Bush repeatedly stressed that the bill is just, not simply an unprecedented move of a power hungry, war mongering executive branch, as some have argued...

Despite Bush's insistence that the act provides a fair, legal and just response to terrorists, critics of the law say it is unjust, unconstitutional and un-American.

Rabbi Arthur Waskow - director of the Shalom Center, a network for Jewish thought, is one of those critics.

"It seems quite possible that the president thinks he has the power to take any person, citizen of the United States or not, inside the territory of the United States or not, and declare that person an enemy combatant. And since habeas corpus and other access to the courts under the law is presumably denied, his decision would be final," Waskow told Cybercast News Service.

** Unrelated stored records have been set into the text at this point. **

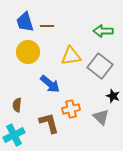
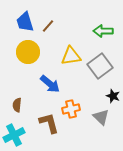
brown line: moved 1 px right; rotated 48 degrees counterclockwise
gray square: rotated 15 degrees clockwise
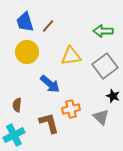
yellow circle: moved 1 px left
gray square: moved 5 px right
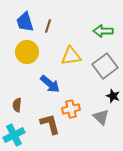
brown line: rotated 24 degrees counterclockwise
brown L-shape: moved 1 px right, 1 px down
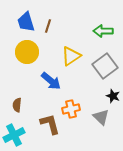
blue trapezoid: moved 1 px right
yellow triangle: rotated 25 degrees counterclockwise
blue arrow: moved 1 px right, 3 px up
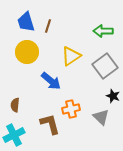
brown semicircle: moved 2 px left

Waskow added that such authority is "vile, disgusting," and violates the U.S. Constitution. "It violates the solemn treaties of the United States from both a religious perspective and the perspective of a democratic society itself. Totally unacceptable," said Waskow.

The Shalom Center is affiliated with the Washington Region Religious Campaign Against Torture (WRRCAT) which released a statement saying that the legislation "deeply shames America" and that members of the group were "prepared to commit acts of civil disobedience" in order to deliver a statement to the president.